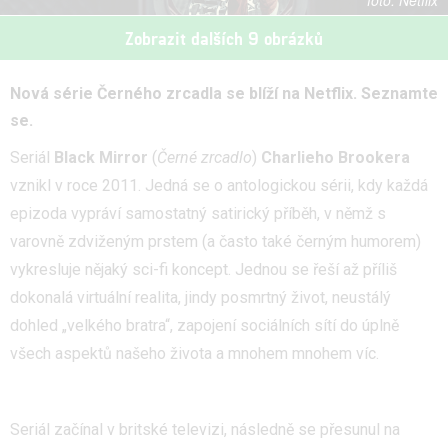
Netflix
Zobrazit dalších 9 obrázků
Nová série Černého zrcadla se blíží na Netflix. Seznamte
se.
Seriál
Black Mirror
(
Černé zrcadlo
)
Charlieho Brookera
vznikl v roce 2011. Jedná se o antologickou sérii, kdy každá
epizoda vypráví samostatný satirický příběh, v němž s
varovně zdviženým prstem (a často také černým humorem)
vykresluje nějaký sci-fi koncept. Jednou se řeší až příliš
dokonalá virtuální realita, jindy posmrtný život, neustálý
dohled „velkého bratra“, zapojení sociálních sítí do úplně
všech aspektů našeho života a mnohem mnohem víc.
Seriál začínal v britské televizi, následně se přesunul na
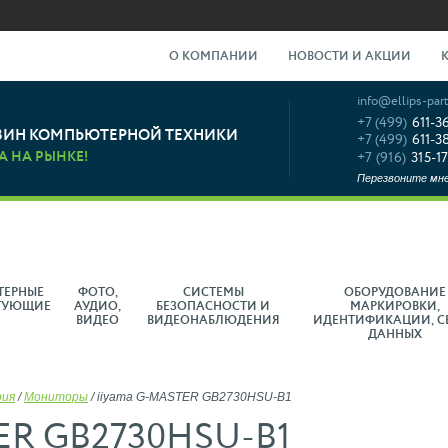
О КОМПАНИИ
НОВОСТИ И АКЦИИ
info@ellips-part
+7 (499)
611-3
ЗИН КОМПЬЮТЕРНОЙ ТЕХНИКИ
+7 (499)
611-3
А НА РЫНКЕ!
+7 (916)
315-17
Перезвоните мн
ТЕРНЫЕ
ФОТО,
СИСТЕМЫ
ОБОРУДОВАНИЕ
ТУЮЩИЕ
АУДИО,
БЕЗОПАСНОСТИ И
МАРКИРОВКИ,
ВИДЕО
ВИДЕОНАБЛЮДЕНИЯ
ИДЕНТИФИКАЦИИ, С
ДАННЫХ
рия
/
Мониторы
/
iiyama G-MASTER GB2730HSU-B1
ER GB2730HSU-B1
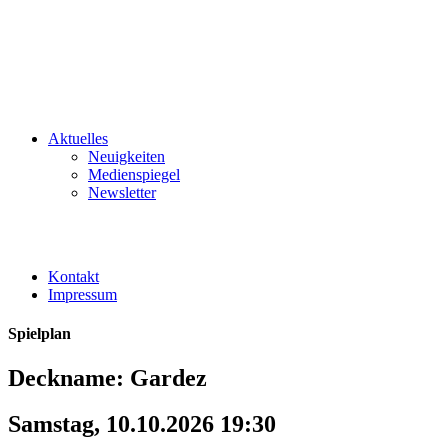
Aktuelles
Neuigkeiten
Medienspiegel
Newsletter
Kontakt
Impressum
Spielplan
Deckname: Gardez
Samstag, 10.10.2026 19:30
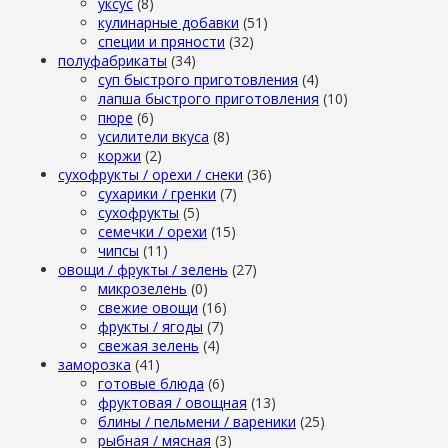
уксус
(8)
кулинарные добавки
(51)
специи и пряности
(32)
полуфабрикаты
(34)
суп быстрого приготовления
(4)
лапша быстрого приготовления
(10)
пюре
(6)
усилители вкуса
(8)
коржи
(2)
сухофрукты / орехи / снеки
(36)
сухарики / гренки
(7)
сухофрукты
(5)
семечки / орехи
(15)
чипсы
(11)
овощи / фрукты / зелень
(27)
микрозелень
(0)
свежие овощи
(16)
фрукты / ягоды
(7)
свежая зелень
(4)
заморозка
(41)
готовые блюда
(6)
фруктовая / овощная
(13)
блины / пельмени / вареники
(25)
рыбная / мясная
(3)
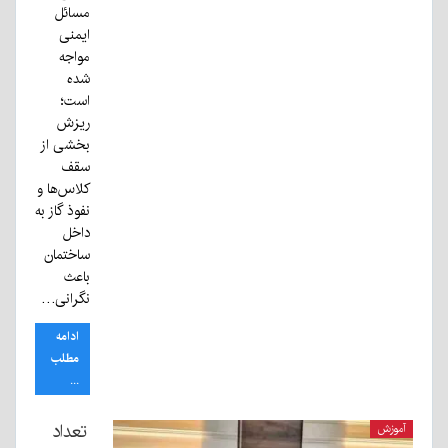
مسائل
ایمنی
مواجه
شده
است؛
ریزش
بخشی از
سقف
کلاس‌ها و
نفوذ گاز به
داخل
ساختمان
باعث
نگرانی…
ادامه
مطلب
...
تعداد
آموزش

:::

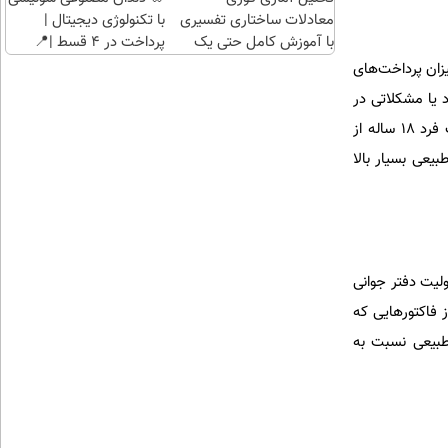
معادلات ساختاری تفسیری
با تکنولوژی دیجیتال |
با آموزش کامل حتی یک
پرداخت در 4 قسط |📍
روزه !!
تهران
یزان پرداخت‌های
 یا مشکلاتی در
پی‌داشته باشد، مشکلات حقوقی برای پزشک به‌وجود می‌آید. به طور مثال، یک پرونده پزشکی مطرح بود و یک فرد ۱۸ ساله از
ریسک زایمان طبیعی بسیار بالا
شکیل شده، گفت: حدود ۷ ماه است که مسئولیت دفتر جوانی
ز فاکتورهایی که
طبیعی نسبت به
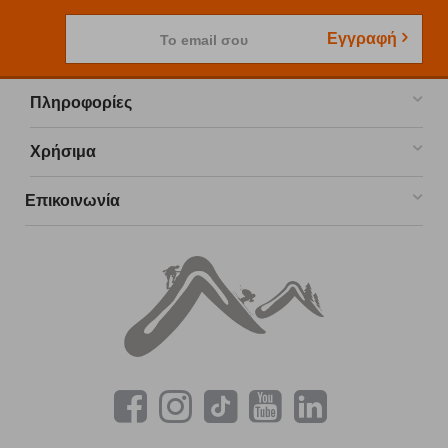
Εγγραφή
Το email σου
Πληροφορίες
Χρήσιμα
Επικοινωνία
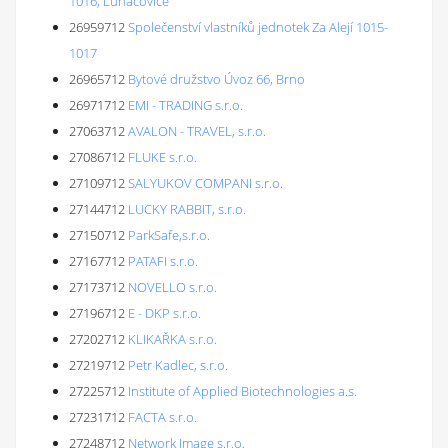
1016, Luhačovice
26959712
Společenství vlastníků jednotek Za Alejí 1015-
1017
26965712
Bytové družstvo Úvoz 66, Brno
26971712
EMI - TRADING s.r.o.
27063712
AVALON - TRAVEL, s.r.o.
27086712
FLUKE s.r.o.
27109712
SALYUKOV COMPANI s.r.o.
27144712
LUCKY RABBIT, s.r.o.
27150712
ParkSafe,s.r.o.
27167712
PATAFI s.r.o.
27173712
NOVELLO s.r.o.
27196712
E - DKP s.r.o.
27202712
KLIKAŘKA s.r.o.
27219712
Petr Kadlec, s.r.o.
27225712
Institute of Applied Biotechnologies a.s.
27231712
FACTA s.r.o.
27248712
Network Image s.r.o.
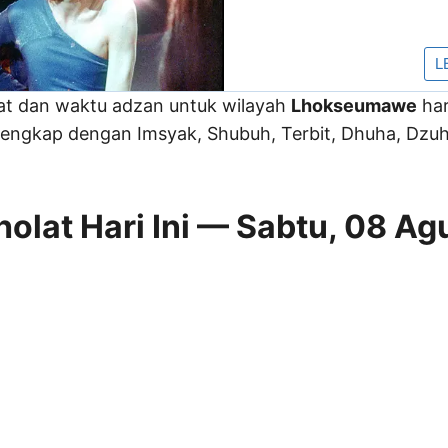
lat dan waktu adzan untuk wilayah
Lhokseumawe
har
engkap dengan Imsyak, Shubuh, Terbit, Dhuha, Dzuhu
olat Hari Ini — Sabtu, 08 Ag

:::

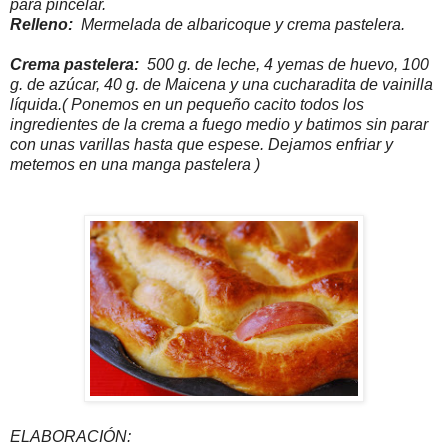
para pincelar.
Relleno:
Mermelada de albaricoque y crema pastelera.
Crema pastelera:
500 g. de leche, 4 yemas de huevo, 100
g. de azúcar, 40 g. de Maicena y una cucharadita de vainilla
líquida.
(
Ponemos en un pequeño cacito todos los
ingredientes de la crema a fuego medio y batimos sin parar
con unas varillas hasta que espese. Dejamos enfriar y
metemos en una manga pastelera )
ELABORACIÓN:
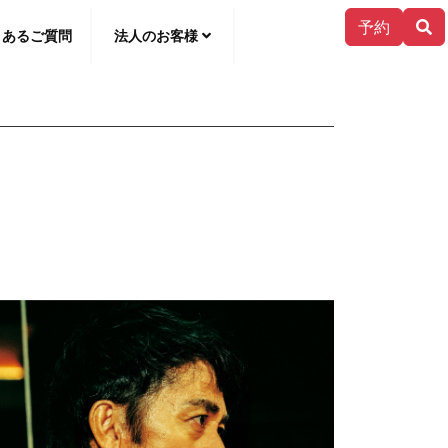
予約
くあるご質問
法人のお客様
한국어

:::

• _Exercise brief_: Look through the listing and extract every line with "pastelera" in it.

• _Your solution_:
Mermelada de albaricoque y crema pastelera.
Crema pastelera:
metemos en una manga pastelera )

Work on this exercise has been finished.